HLS Split/Merge Library - 2023.2 English

Vitis High-Level Synthesis User Guide (UG1399)

Document ID

UG1399

Release Date

2023-12-18

Version

2023.2 English

Important: To use hls::split<> or hls::merge<> objects in your code include the header file hls_np_channel.h as shown in the example below.

For use in Dataflow processes, split/merge channels let you create one-to-many or many-to-one type channels to distribute data to multiple tasks, or aggregate data from multiple tasks. These channels have a built-in job scheduler using either a round-robin approach in which data are sequentially distributed or gathered across the channels, or a load balancing approach that is determined based on channel availability.

Tip: Load balancing can lead to non-deterministic results in RTL/Co-simulation. In this case, you will need to write a test bench that is agnostic as to the order of results.

As shown in the figure below, data is read from an input stream and split through the round-robin scheduler mechanism, and distributed to associated worker tasks. After a worker completes the task, it writes the output which is merged also using the round-robin scheduler, into a single stream.

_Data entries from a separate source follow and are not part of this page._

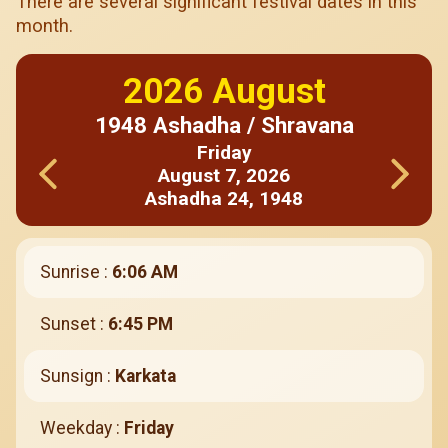
There are several significant festival dates in this
month.
2026
August
1948
Ashadha / Shravana
Friday
August
7
,
2026
Ashadha
24
,
1948
Sunrise :
6:06 AM
Sunset :
6:45 PM
Sunsign :
Karkata
Weekday :
Friday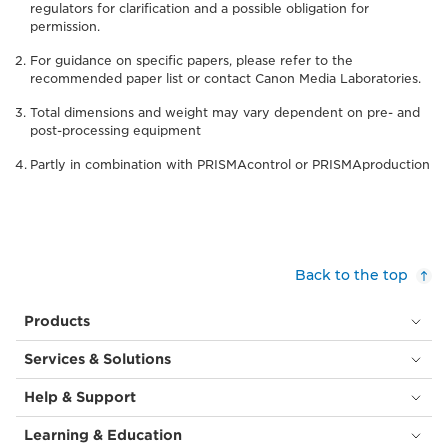
regulators for clarification and a possible obligation for
permission.
For guidance on specific papers, please refer to the
recommended paper list or contact Canon Media Laboratories.
Total dimensions and weight may vary dependent on pre- and
post-processing equipment
Partly in combination with PRISMAcontrol or PRISMAproduction
Back to the top
Products
Services & Solutions
Help & Support
Learning & Education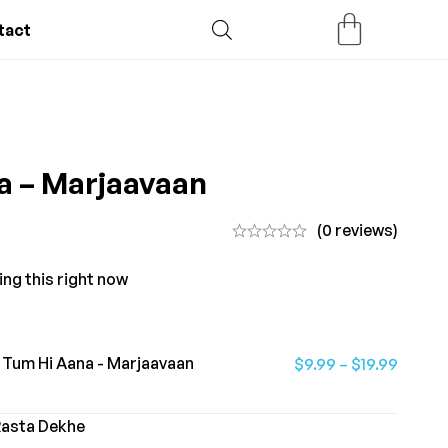
tact
a – Marjaavaan
(0 reviews)
ing this right now
Tum Hi Aana - Marjaavaan
$
9.99
–
$
19.99
Rasta Dekhe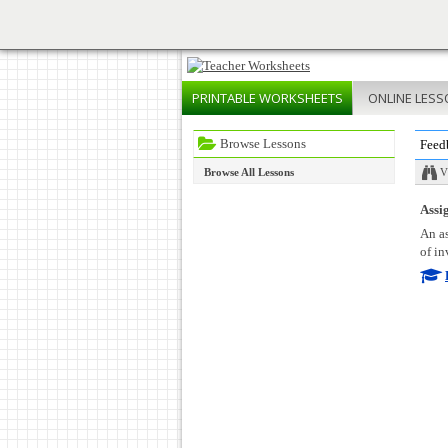
PRINTABLE
WORKSHEETS
ONLINE
LESS
Browse Lessons
Feed
Browse All Lessons
V
Assig
An as
of in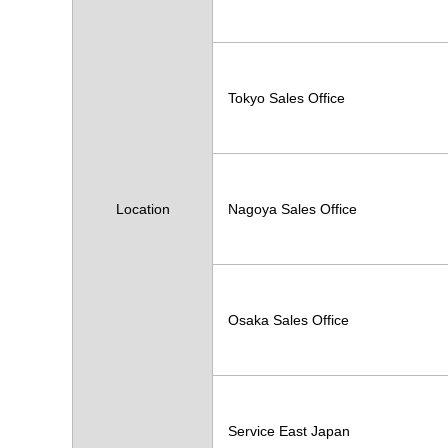
Tokyo Sales Office
Location
Nagoya Sales Office
Osaka Sales Office
Service East Japan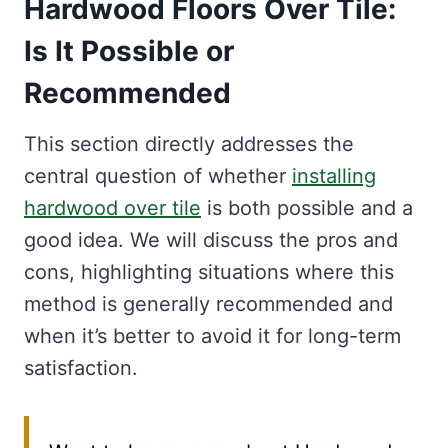
Hardwood Floors Over Tile:
Is It Possible or
Recommended
This section directly addresses the
central question of whether
installing
hardwood over tile
is both possible and a
good idea. We will discuss the pros and
cons, highlighting situations where this
method is generally recommended and
when it’s better to avoid it for long-term
satisfaction.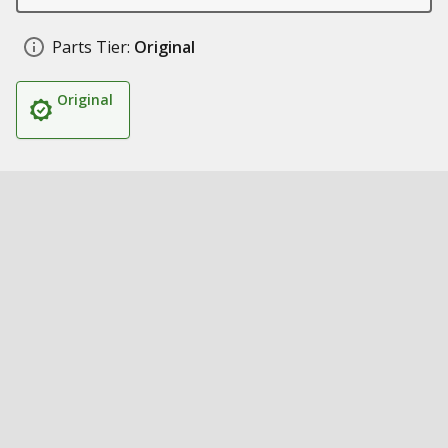
Parts Tier:
Original
Original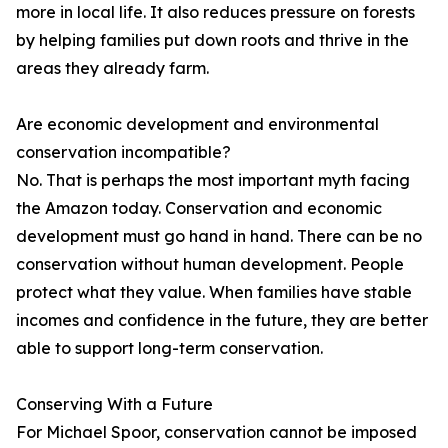
more in local life. It also reduces pressure on forests
by helping families put down roots and thrive in the
areas they already farm.
Are economic development and environmental
conservation incompatible?
No. That is perhaps the most important myth facing
the Amazon today. Conservation and economic
development must go hand in hand. There can be no
conservation without human development. People
protect what they value. When families have stable
incomes and confidence in the future, they are better
able to support long-term conservation.
Conserving With a Future
For Michael Spoor, conservation cannot be imposed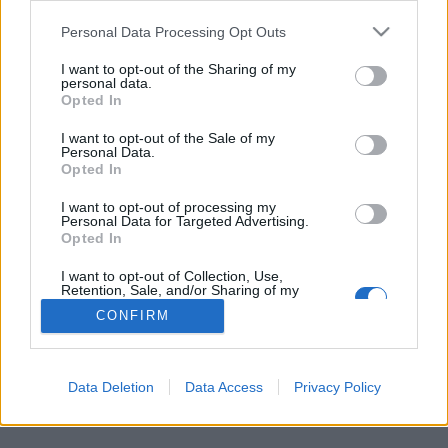
Personal Data Processing Opt Outs
FLER ARTIKLAR OM MJELGA
I want to opt-out of the Sharing of my
personal data.
Opted In
I want to opt-out of the Sale of my
Personal Data.
Opted In
I want to opt-out of processing my
Personal Data for Targeted Advertising.
Opted In
I want to opt-out of Collection, Use,
Retention, Sale, and/or Sharing of my
Personal Data that Is Unrelated with the
CONFIRM
Purposes for which it was collected.
Solklart miljöval för bryggarna i Mjelga
Opted Out
Miljövänligt och engelskt. Det är två av de viktigaste valen för
Mjelga Hantverksbryggeri som drivs med solenergi.
Data Deletion
Data Access
Privacy Policy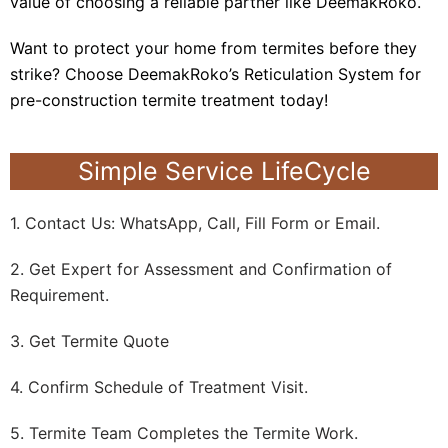
value of choosing a reliable partner like DeemakRoko.
Want to protect your home from termites before they
strike? Choose DeemakRoko’s Reticulation System for
pre-construction termite treatment today!
Simple Service LifeCycle
1. Contact Us: WhatsApp, Call, Fill Form or Email.
2. Get Expert for Assessment and Confirmation of
Requirement.
3. Get Termite Quote
4. Confirm Schedule of Treatment Visit.
5. Termite Team Completes the Termite Work.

Figure 1. Split/Merge Dataflow

A split channel has one producer and many consumers, and can be typically used to distribute tasks to a set of workers, abstracting and implementing in RTL the distribution logic, and thus leading to both better performance and fewer resources. The distribution of an input to one of the N outputs can be:

Round-robin, where the consumers read the input data in a fixed rotating order, thus ensuring deterministic behavior, but not allowing load sharing with dynamically varying computational loads for the workers.
Load balancing, where the first consumer to attempt a read will read the first input data, thus ensuring good load balancing, but with non-deterministic results.

A merge channel has many producers and a single consumer, and operates based on the reverse logic:

Round-robin, where the producer output data is merged using a fixed rotating order, thus ensuring deterministic behavior, but not allowing load sharing with dynamically varying computational loads for the workers.
The load balancing merge channel, where the first producer that completes the work will write first into the channel with non-deterministic results.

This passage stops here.